Collected data
· · · · ·
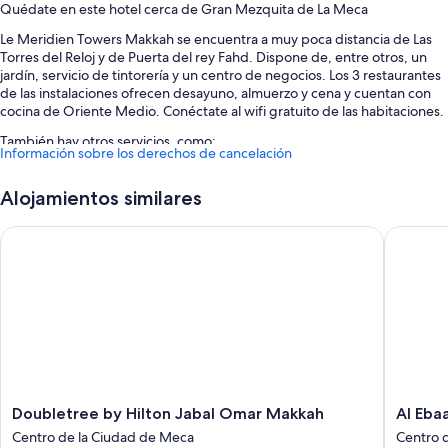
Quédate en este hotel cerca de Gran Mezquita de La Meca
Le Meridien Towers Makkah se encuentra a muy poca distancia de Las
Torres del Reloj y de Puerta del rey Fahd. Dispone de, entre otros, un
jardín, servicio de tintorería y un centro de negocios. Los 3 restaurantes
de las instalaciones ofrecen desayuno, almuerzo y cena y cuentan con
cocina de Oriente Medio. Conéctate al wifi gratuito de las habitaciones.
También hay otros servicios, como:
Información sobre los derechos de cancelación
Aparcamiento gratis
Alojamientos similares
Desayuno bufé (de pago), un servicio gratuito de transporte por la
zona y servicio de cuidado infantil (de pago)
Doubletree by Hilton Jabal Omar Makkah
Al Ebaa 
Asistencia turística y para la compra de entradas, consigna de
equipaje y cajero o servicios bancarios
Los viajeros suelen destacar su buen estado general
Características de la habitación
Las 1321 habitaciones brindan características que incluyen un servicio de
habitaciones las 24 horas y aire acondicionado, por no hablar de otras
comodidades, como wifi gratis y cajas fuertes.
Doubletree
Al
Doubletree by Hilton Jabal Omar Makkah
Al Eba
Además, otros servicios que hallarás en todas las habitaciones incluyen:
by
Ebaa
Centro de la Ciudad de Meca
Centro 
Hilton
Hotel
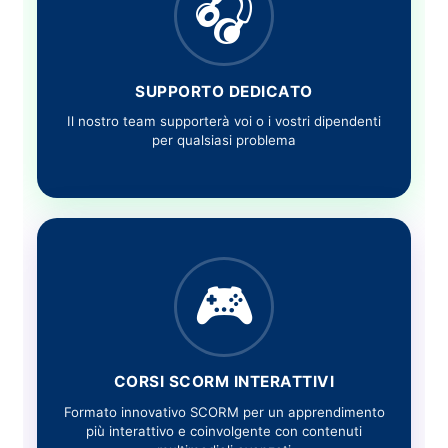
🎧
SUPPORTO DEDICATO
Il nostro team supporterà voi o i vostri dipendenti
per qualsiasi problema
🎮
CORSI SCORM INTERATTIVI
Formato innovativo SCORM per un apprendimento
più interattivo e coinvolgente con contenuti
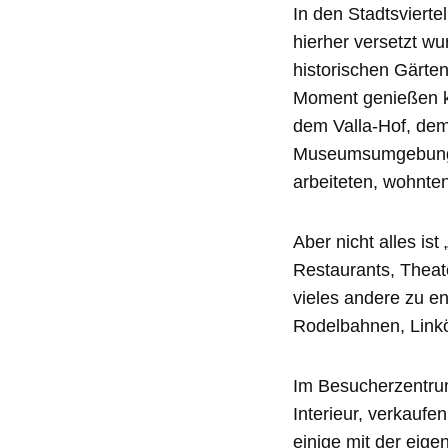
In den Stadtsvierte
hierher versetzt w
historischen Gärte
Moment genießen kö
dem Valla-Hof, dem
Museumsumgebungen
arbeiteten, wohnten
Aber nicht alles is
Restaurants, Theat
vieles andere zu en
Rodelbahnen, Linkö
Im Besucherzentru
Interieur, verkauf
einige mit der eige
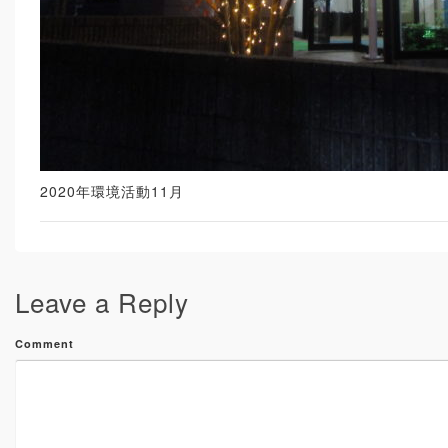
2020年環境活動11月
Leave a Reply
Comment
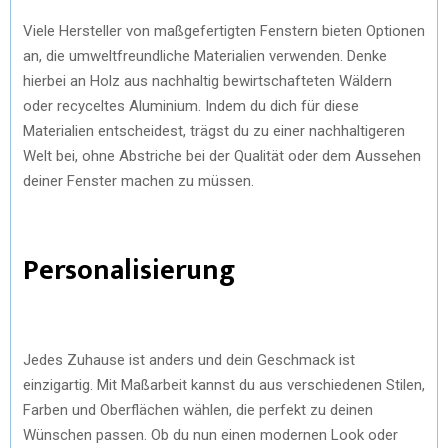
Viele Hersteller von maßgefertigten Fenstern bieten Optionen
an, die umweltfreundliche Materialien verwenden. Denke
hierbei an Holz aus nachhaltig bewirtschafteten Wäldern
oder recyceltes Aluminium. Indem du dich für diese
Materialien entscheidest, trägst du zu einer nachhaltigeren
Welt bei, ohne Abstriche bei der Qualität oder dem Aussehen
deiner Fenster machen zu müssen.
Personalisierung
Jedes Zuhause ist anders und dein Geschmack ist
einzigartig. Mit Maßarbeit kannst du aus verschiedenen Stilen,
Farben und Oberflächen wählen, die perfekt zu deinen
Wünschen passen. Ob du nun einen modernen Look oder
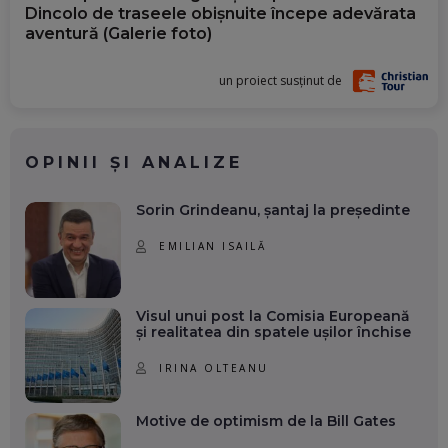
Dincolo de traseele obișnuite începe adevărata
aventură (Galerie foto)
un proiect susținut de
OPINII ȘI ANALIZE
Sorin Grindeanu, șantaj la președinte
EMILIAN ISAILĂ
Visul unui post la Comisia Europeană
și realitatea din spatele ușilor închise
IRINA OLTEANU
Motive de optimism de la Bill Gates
· · · · ·
§ PROBLEM STATEMENT: Reproduce the data exactly as it appears above. Pictures are to be left out.

§ ANSWER FOR THIS EXERCISE:
Quédate en este hotel cerca de Gran Mezquita de La Meca
Le Meridien Towers Makkah se encuentra a muy poca distancia de Las
Torres del Reloj y de Puerta del rey Fahd. Dispone de, entre otros, un
jardín, servicio de tintorería y un centro de negocios. Los 3 restaurantes
de las instalaciones ofrecen desayuno, almuerzo y cena y cuentan con
cocina de Oriente Medio. Conéctate al wifi gratuito de las habitaciones.
También hay otros servicios, como:
Información sobre los derechos de cancelación
Aparcamiento gratis
Alojamientos similares
Desayuno bufé (de pago), un servicio gratuito de transporte por la
zona y servicio de cuidado infantil (de pago)
Doubletree by Hilton Jabal Omar Makkah
Al Ebaa 
Asistencia turística y para la compra de entradas, consigna de
equipaje y cajero o servicios bancarios
Los viajeros suelen destacar su buen estado general
Características de la habitación
Las 1321 habitaciones brindan características que incluyen un servicio de
habitaciones las 24 horas y aire acondicionado, por no hablar de otras
comodidades, como wifi gratis y cajas fuertes.
Doubletree
Al
Doubletree by Hilton Jabal Omar Makkah
Al Eba
Además, otros servicios que hallarás en todas las habitaciones incluyen:
by
Ebaa
Centro de la Ciudad de Meca
Centro 
Hilton
Hotel
🎧
SUPPORTO DEDICATO
Il nostro team supporterà voi o i vostri dipendenti
per qualsiasi problema
🎮
CORSI SCORM INTERATTIVI
Formato innovativo SCORM per un apprendimento
più interattivo e coinvolgente con contenuti
In den Stadtsvierte
hierher versetzt w
historischen Gärte
Moment genießen kö
dem Valla-Hof, dem
Museumsumgebungen
arbeiteten, wohnten
Aber nicht alles is
Restaurants, Theat
vieles andere zu en
Rodelbahnen, Linkö
Im Besucherzentru
Interieur, verkauf
einige mit der eige
2020年環境活動11月
Leave a Reply
Comment
Viele Hersteller von maßgefertigten Fenstern bieten Optionen
an, die umweltfreundliche Materialien verwenden. Denke
hierbei an Holz aus nachhaltig bewirtschafteten Wäldern
oder recyceltes Aluminium. Indem du dich für diese
Materialien entscheidest, trägst du zu einer nachhaltigeren
Welt bei, ohne Abstriche bei der Qualität oder dem Aussehen
deiner Fenster machen zu müssen.
Personalisierung
Jedes Zuhause ist anders und dein Geschmack ist
einzigartig. Mit Maßarbeit kannst du aus verschiedenen Stilen,
Farben und Oberflächen wählen, die perfekt zu deinen
Wünschen passen. Ob du nun einen modernen Look oder
Dincolo de traseele obișnuite începe adevărata
aventură (Galerie foto)
un proiect susținut de
OPINII ȘI ANALIZE
Sorin Grindeanu, șantaj la președinte
EMILIAN ISAILĂ
Visul unui post la Comisia Europeană
și realitatea din spatele ușilor închise
IRINA OLTEANU
Motive de optimism de la Bill Gates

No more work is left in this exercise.